Non alzò subito lo sguardo. Quando lo fece, non sembrò sorpreso. Solo annuì, come se si fossero visti il giorno prima, come se il tempo non avesse mai strappato le loro vite in pezzi.
«Ciao,» disse piano.
«Sei sempre la stessa.»
Lei sorrise amara:
«Tu invece sei completamente diverso.»
«La vita,» fece spallucce, e in quel gesto c’era tutta la sua storia. «A qualcuno lascia il volto, ad altri solo le canzoni.»
«E a te cos’è rimasto?»
«La strada. E una dozzina di canzoni che a nessuno importano.»
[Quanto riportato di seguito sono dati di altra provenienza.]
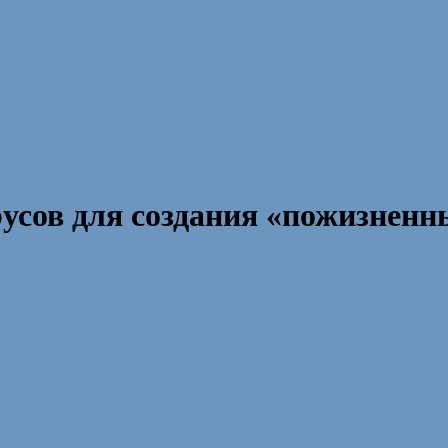
усов для создания «пожизненн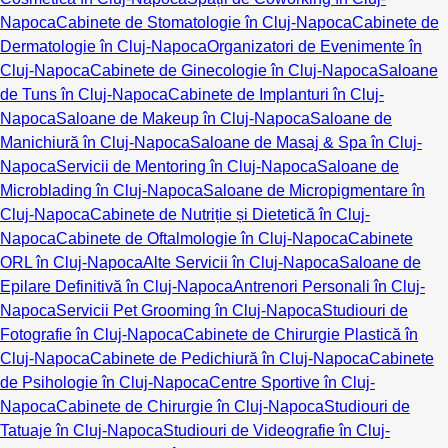
Napoca
Cabinete de Stomatologie în Cluj-Napoca
Cabinete de
Dermatologie în Cluj-Napoca
Organizatori de Evenimente în
Cluj-Napoca
Cabinete de Ginecologie în Cluj-Napoca
Saloane
de Tuns în Cluj-Napoca
Cabinete de Implanturi în Cluj-
Napoca
Saloane de Makeup în Cluj-Napoca
Saloane de
Manichiură în Cluj-Napoca
Saloane de Masaj & Spa în Cluj-
Napoca
Servicii de Mentoring în Cluj-Napoca
Saloane de
Microblading în Cluj-Napoca
Saloane de Micropigmentare în
Cluj-Napoca
Cabinete de Nutriție și Dietetică în Cluj-
Napoca
Cabinete de Oftalmologie în Cluj-Napoca
Cabinete
ORL în Cluj-Napoca
Alte Servicii în Cluj-Napoca
Saloane de
Epilare Definitivă în Cluj-Napoca
Antrenori Personali în Cluj-
Napoca
Servicii Pet Grooming în Cluj-Napoca
Studiouri de
Fotografie în Cluj-Napoca
Cabinete de Chirurgie Plastică în
Cluj-Napoca
Cabinete de Pedichiură în Cluj-Napoca
Cabinete
de Psihologie în Cluj-Napoca
Centre Sportive în Cluj-
Napoca
Cabinete de Chirurgie în Cluj-Napoca
Studiouri de
Tatuaje în Cluj-Napoca
Studiouri de Videografie în Cluj-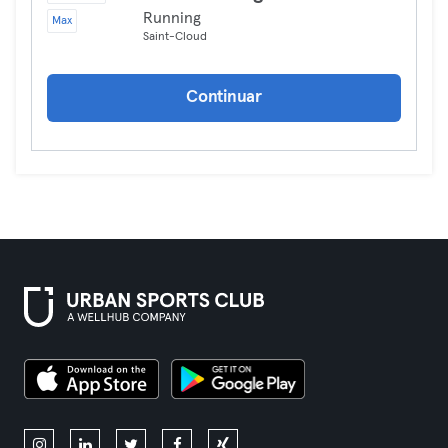
Running
Max
Saint-Cloud
Continuar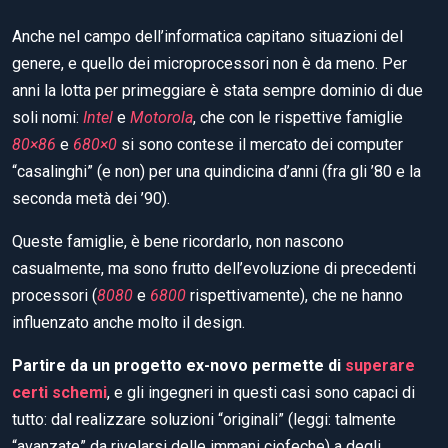
Anche nel campo dell’informatica capitano situazioni del
genere, e quello dei microprocessori non è da meno. Per
anni la lotta per primeggiare è stata sempre dominio di due
soli nomi:
Intel
e
Motorola
, che con le rispettive famiglie
80×86
e
680×0
si sono contese il mercato dei computer
“casalinghi” (e non) per una quindicina d’anni (fra gli ’80 e la
seconda metà dei ’90).
Queste famiglie, è bene ricordarlo, non nascono
casualmente, ma sono frutto dell’evoluzione di precedenti
processori (
8080
e
6800
rispettivamente), che ne hanno
influenzato anche molto il design.
Partire da un progetto ex-novo permette di
superare
certi schemi
, e gli ingegneri in questi casi sono capaci di
tutto: dal realizzare soluzioni “originali” (leggi: talmente
“avanzate” da rivelarsi delle immani ciofeche) a degli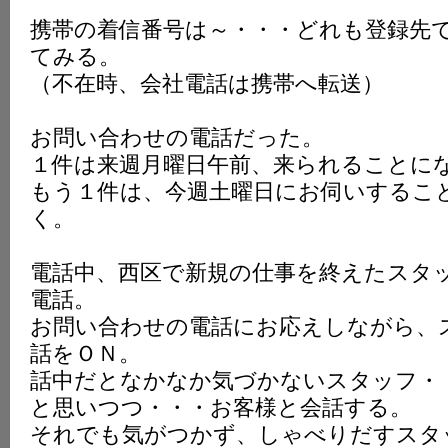
携帯の着信番号は～・・・どれも登録先
てみる。
（不在時、会社電話は携帯へ転送）
お問い合わせの電話だった。
１件は来週月曜日午前、来られることに
もう１件は、今週土曜日にお伺いするこ
く。
電話中、西区で新規の仕事を終えたスタ
電話。
お問い合わせの電話にお応えしながら、
話をＯＮ。
話中だとなかなか気づかないスタッフ・
と思いつつ・・・お客様と会話する。
それでも気がつかず、しゃべりだすスタ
Sorrise, ma nei suoi occhi non c’era più quella sfacciataggine che una volta la faceva tremare. Nella canzone che stava terminando si sentivano note di treni, di addii, dell’impossibilità di tornare indietro.
«Canti ancora?» chiese lei, anche se conosceva già la risposta.
«Ormai canto solo,» rispose, e nella voce c’era una leggerezza che non ricordava. «È più onesto. Nessuno mi chiede perché. Nessuno si aspetta che io diventi qualcos’altro.»
«E ti basta?»
«Ora sì. Prima correvo sempre dietro a qualcosa di più grande. Ora vivo e basta.»
Caddero in silenzio. La folla scorreva accanto a loro, la città rumoreggiava, ignara del filo sottile e fragile che una volta li aveva uniti. Che lei l’aveva aspettato sotto il lampione vicino a casa, scritto lettere che lui non aveva mai letto, chiamato nel vuoto. Che lui era svanito, senza una parola, senza traccia. Se n’era andato, come se lei non fosse mai esistita.
«Non potevo fare altrimenti,» disse improvvisamente, guardando altrove. «Non mi giustifico. È solo… ero vuoto. A pezzi.»
«E adesso?»
Guardò le sue mani, le corde della chitarra. Le sfiorò con un dito, e risuonarono un attimo, come un ricordo lontano.
«Adesso almeno canto. E non scappo più. È già qualcosa, no?»
Lei annuì. Lentamente, con cautela. Dentro di sé qualcosa si mosse — non dolore, non rancore, ma qualcosa di lieve, quasi inconsistente. Come se una vecchia melodia ricominciasse a suonare, ma senza trascinarla indietro, senza strapparle lacrime. Nel petto sentiva un’eco leggera, ma senza quel peso che l’aveva trattenuta per anni.
«Devo andare,» disse. «Mi aspettano.»
Lui non la trattenne. Solo domandò, quasi sussurrando:
«Un caffè? Così, tanto per. Come una volta. Senza passato. Senza promesse.»
Lei lo guardò. Quel sottopassaggio, la chitarra, gli occhi in cui soffiava ancora il vento dei viaggi. Lui era sempre stato così — in movimento, un passo oltre, persino quando le era accanto.
«Non oggi, Massimo,» rispose. «Grazie. Non bevo più “solo un caffè”. Diventa sempre qualcos’altro.»
E se ne andò. Passo dopo passo, sempre più decisa. Senza voltarsi. Come se ogni passo lasciasse indietro non lui, ma la se stessa che aveva aspettato, sperato, creduto.
Davanti a lei c’erano impegni, incontri, lavoro, una sera tranquilla con un libro. La vita che non si ferma. Che va avanti, senza guardarsi indietro, senza pause.
A volte le persone ritornano. Non per restare. Ma per ricordarti che sei già andata via. E che era la cosa giusta.
Se ne andò. E finalmente si sentì libera.